People with debts know they have to repay them - but that doesn't mean they know how they'll do that. Two of the debt solutions that have become well known in recent years are debt management plans and debt consolidation loans. So what's the difference between them, and what kind of borrower are they likely to help?
A debt management plan ( read more ) is an agreement between a borrower and their lenders (not their secured lenders, but their unsecured lenders, such as credit card providers and banks providing overdrafts and unsecured loans).
Basically, those lenders will be asked to accept smaller monthly payments, since the borrower can't afford the repayments they agreed to make when they originally took on the debt.
The idea is to agree on payments that the lenders think are realistic - and that the individual can afford without using money they should be keeping for their monthly essential expenses, from mortgage / rent payments to food bills, utility bills, essential transport costs and so on.
It they can reach an agreement, the borrower can start making those smaller payments - and keep on making them until their debt is paid off or until their financial situation improves enough for them to start making higher payments again.
However, lenders don't have to agree to a debt management plan.

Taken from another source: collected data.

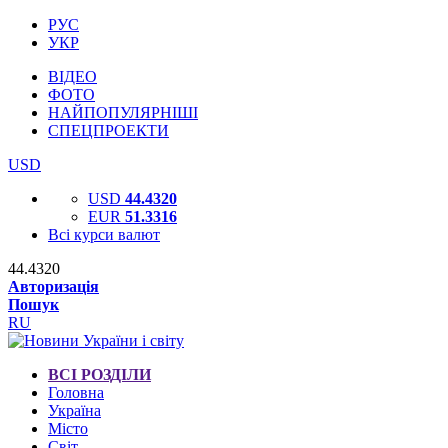
РУС
УКР
ВІДЕО
ФОТО
НАЙПОПУЛЯРНІШІ
СПЕЦПРОЕКТИ
USD
USD
44.4320
EUR
51.3316
Всі курси валют
44.4320
Авторизація
Пошук
RU
ВСІ РОЗДІЛИ
Головна
Україна
Місто
Світ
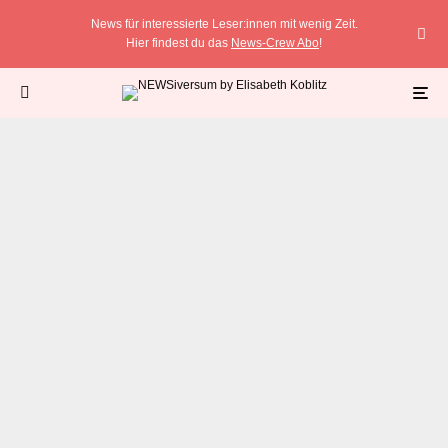
News für interessierte Leser:innen mit wenig Zeit.
Hier findest du das
News-Crew Abo
!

And if they do, they don't have to agree to freeze interest and waive charges (although lenders will often do this if someone's on a debt management plan). Just bear in mind that repaying any debt in smaller instalments means it'll take longer to repay - so if interest isn't frozen, it'll add up to more in the long run, since it'll have longer to accrue.

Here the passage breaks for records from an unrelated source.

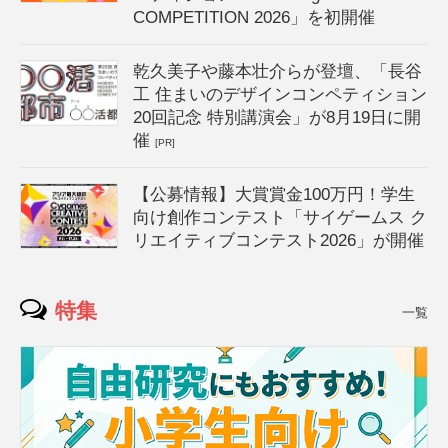
COMPETITION 2026」を初開催
乾久美子や藤本壮介らが登壇、「長谷
工 住まいのデザインコンペティション
20回記念 特別講演会」が8月19日に開
催
[PR]
【公募情報】大賞賞金100万円！学生
向け創作コンテスト「サイゲームス ク
リエイティブコンテスト2026」が開催
特集
一覧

Nonetheless, this would be likely to happen anyway if the individual can't afford to make the payments they originally agreed to. Similarly, repaying the debt more slowly can damage someone's credit rating, whether they enter a debt management plan or not.
Having said that, debt management can be a good way for someone to repay their unsecured debts at a slower rate that they can realistically afford - with their lenders' consent. It also means they can do this without using up the funds they need for things like their mortgage payments.